Recap: Tintin The Black Island
While taking a walk in the countryside, Tintin comes across a plane with no registration number making an emergency landing. When he approaches the plane, the pilots shoot him and take off. As Tintin is hospitalized, he learns that an unregistered plane has crash landed in Sussex, England, which prompts him to leave the hospital and go on an investigation.On the way to Sussex, Tintin is framed for assault and robbery by the villainous Puschov, which means that while he investigates the crash landing, he has (for the third and final time in the series) to evade Thomson and Thompson, who are intent on arresting him. Tintin eventually discovers that he has stumbled onto a delivery system used by a gang of money counterfeiters with a hidden base of operations on the titular Black Island.
- Big Bad Duumvirate: Puschov and Dr. Müller.
- Brandishment Bluff: The exchange is:Tintin: Hands up! (Two Mooks Tintin is standing behind put their hands up.) Put your guns down on the ground. And don't turn around, or I'll shoot... Come on, I said put your guns down!(Mook 1 puts a gun on the ground.)Mook 2: I... I...haven't got one.(Snowy picks up the gun and walks toward Tintin.)Tintin: Don't try turning round! Make just one move, either of you, and it'll be the last thing you do! (Tintin slips and falls.) Oh!(The two Mooks turn around.)Mook 1: Tintin! (The Mooks run toward him.) And he wasn't even armed!
- Breakout Villain: Dr. Müller is just one member of the gang of counterfeiters, though he probably has the most screentime. Despite this he is the only one to return in future stories and is even the Big Bad in Land of Black Goldî.

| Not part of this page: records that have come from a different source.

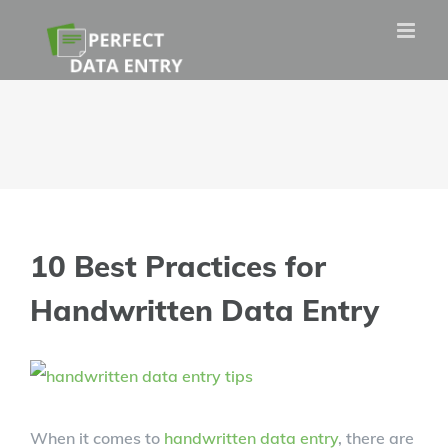
Skip
to
content
10 Best Practices for
Handwritten Data Entry
View
Larger
When it comes to
handwritten data entry
, there are
Image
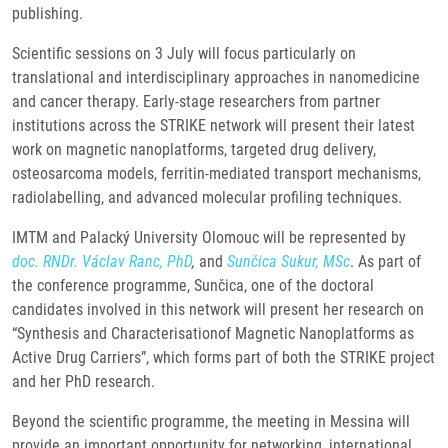
publishing.
Scientific sessions on 3 July will focus particularly on
translational and interdisciplinary approaches in nanomedicine
and cancer therapy. Early-stage researchers from partner
institutions across the STRIKE network will present their latest
work on magnetic nanoplatforms, targeted drug delivery,
osteosarcoma models, ferritin-mediated transport mechanisms,
radiolabelling, and advanced molecular profiling techniques.
IMTM and Palacký University Olomouc will be represented by
doc. RNDr. Václav Ranc, PhD
,
and
Sunčica Sukur, MSc
. As part of
the conference programme, Sunčica, one of the doctoral
candidates involved in this network will present her research on
“Synthesis and Characterisationof Magnetic Nanoplatforms as
Active Drug Carriers”, which forms part of both the STRIKE project
and her PhD research.
Beyond the scientific programme, the meeting in Messina will
provide an important opportunity for networking, international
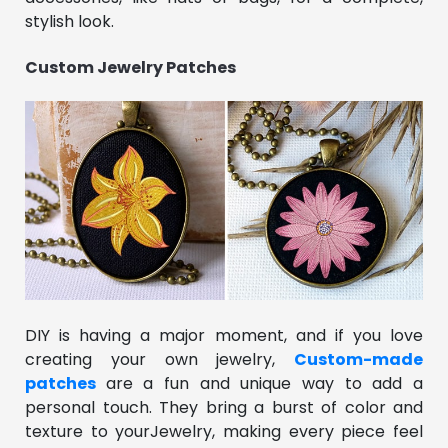
stylish look.
Custom Jewelry Patches
DIY is having a major moment, and if you love
creating your own jewelry,
Custom-made
patches
are a fun and unique way to add a
personal touch. They bring a burst of color and
texture to yourJewelry, making every piece feel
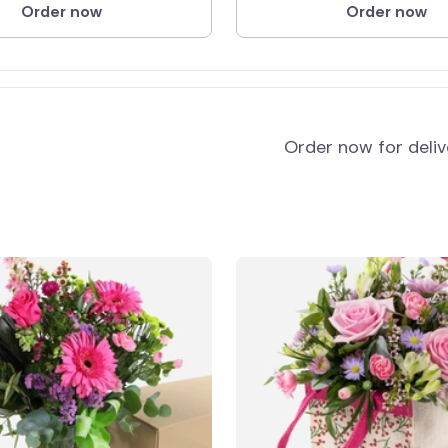
Order now
Order now
Order now for deli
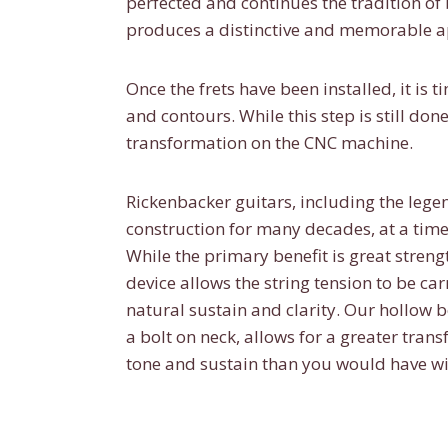
perfected and continues the tradition of
produces a distinctive and memorable 
Once the frets have been installed, it is 
and contours. While this step is still 
transformation on the CNC machine.
Rickenbacker guitars, including the leg
construction for many decades, at a time
While the primary benefit is great strengt
device allows the string tension to be car
natural sustain and clarity. Our hollow 
a bolt on neck, allows for a greater trans
tone and sustain than you would have wit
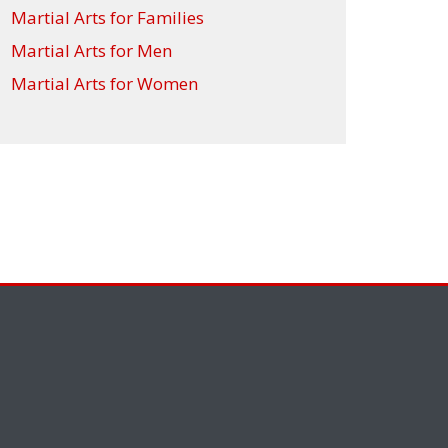
Martial Arts for Families
Martial Arts for Men
Martial Arts for Women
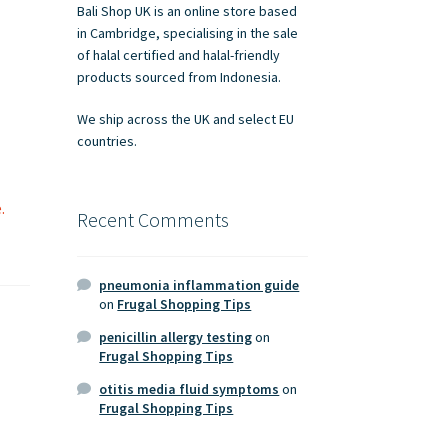
Bali Shop UK is an online store based
in Cambridge, specialising in the sale
of halal certified and halal-friendly
products sourced from Indonesia.
We ship across the UK and select EU
countries.
.
Recent Comments
pneumonia inflammation guide
on
Frugal Shopping Tips
penicillin allergy testing
on
Frugal Shopping Tips
otitis media fluid symptoms
on
Frugal Shopping Tips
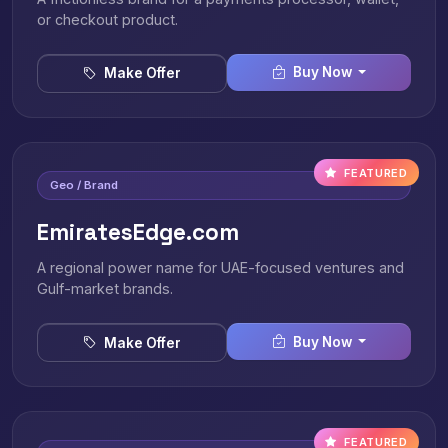
or checkout product.
Buy Now
Make Offer
FEATURED
Geo / Brand
EmiratesEdge.com
A regional power name for UAE-focused ventures and
Gulf-market brands.
Buy Now
Make Offer
FEATURED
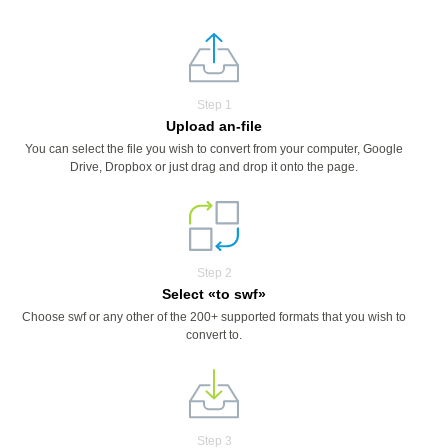
Step 1
Upload an-file
You can select the file you wish to convert from your computer, Google
Drive, Dropbox or just drag and drop it onto the page.
Step 2
Select «to swf»
Choose swf or any other of the 200+ supported formats that you wish to
convert to.
Step 3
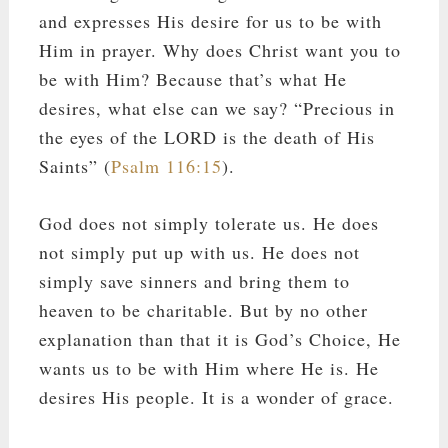
and expresses His desire for us to be with
Him in prayer. Why does Christ want you to
be with Him? Because that’s what He
desires, what else can we say? “Precious in
the eyes of the LORD is the death of His
Saints” (
Psalm 116:15
).
God does not simply tolerate us. He does
not simply put up with us. He does not
simply save sinners and bring them to
heaven to be charitable. But by no other
explanation than that it is God’s Choice, He
wants us to be with Him where He is. He
desires His people. It is a wonder of grace.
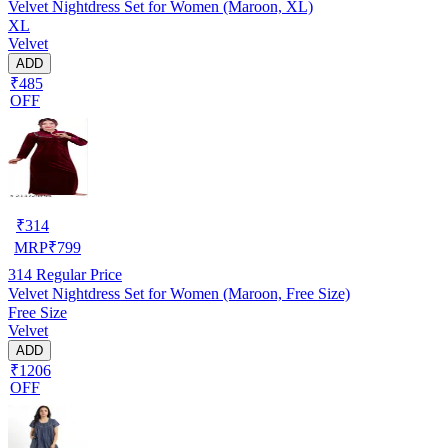
Velvet Nightdress Set for Women (Maroon, XL)
XL
Velvet
ADD
₹485
OFF
₹
314
MRP
₹
799
314
Regular Price
Velvet Nightdress Set for Women (Maroon, Free Size)
Free Size
Velvet
ADD
₹1206
OFF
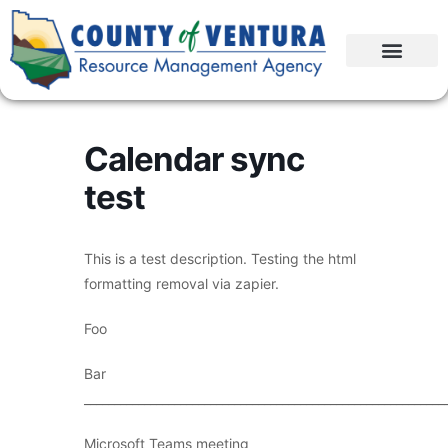
Calendar sync
test
This is a test description. Testing the html
formatting removal via zapier.
Foo
Bar
____________________________________________________________
Microsoft Teams meeting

- Chained Heat: When Snowy finds the handcuff key while Thomson and Thompson are asleep, Tintin handcuffs them together. They aren't antagonistic to each other, but keep getting hampered by the handcuffs.
- Counterfeit Cash
- Falling into the Cockpit: Thomson and Thompson mistakingly order an untrained engineer to fly a plane for them, resulting in them being stuck performing various accidental flying stunts without being able to land, much to their horror.
- ...and blundering into an aerial display competition. And winning it.
- Haunted Castle: The inhabitants of Kiltoch think the castle on the Black Island is this.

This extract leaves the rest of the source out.